*Problem details*.
Lines below containing the word "Orte" should be copied out.

Records for this task START

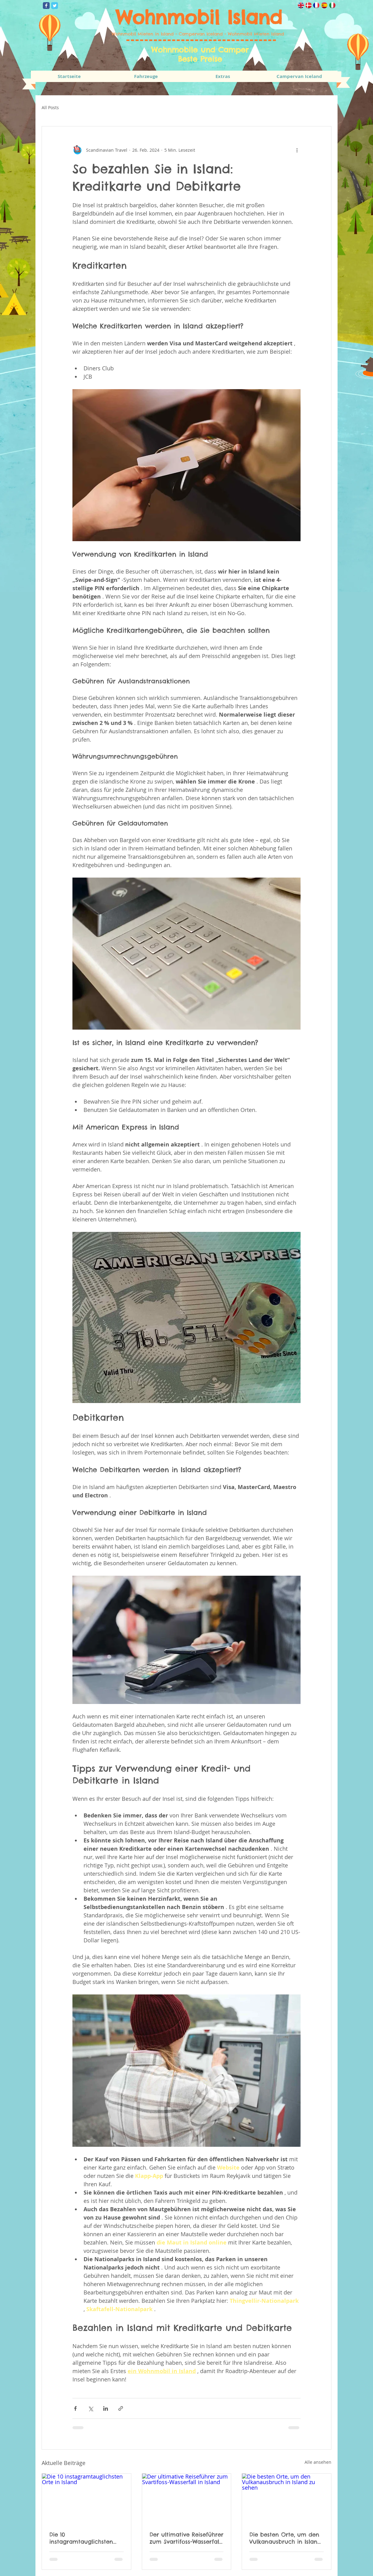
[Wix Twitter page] (54, 5)
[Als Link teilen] (121, 2408)
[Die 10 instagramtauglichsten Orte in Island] (86, 2499)
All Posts (50, 107)
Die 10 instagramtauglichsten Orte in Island (81, 2538)
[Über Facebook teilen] (75, 2408)
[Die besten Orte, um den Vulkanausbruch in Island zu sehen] (286, 2499)
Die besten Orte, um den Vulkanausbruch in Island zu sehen (285, 2538)
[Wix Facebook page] (46, 5)
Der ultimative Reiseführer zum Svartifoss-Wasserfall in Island (186, 2538)
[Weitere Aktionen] (297, 150)
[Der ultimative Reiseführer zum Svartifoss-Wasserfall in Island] (186, 2499)
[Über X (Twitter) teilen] (90, 2408)
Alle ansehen (318, 2462)
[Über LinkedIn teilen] (106, 2408)
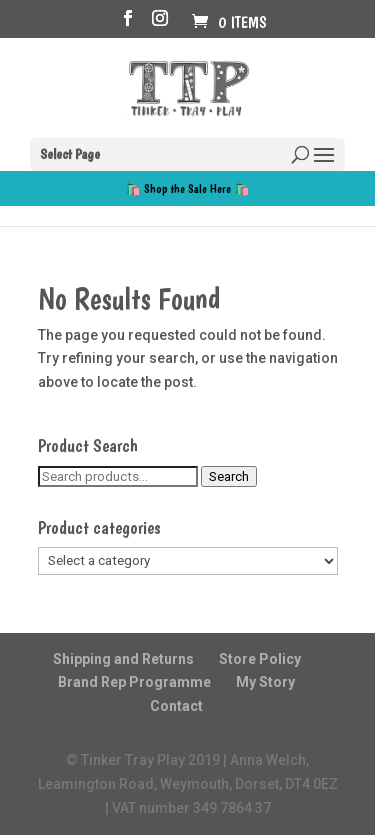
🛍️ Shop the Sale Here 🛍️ (187, 188)
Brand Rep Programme (134, 682)
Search (229, 476)
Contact (176, 706)
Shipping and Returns (123, 659)
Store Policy (260, 659)
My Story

Records for this task END

*Result of this exercise*.
[Die 10 instagramtauglichsten Orte in Island] (86, 2499)
Die 10 instagramtauglichsten Orte in Island (81, 2538)
[Die besten Orte, um den Vulkanausbruch in Island zu sehen] (286, 2499)
Die besten Orte, um den Vulkanausbruch in Island zu sehen (285, 2538)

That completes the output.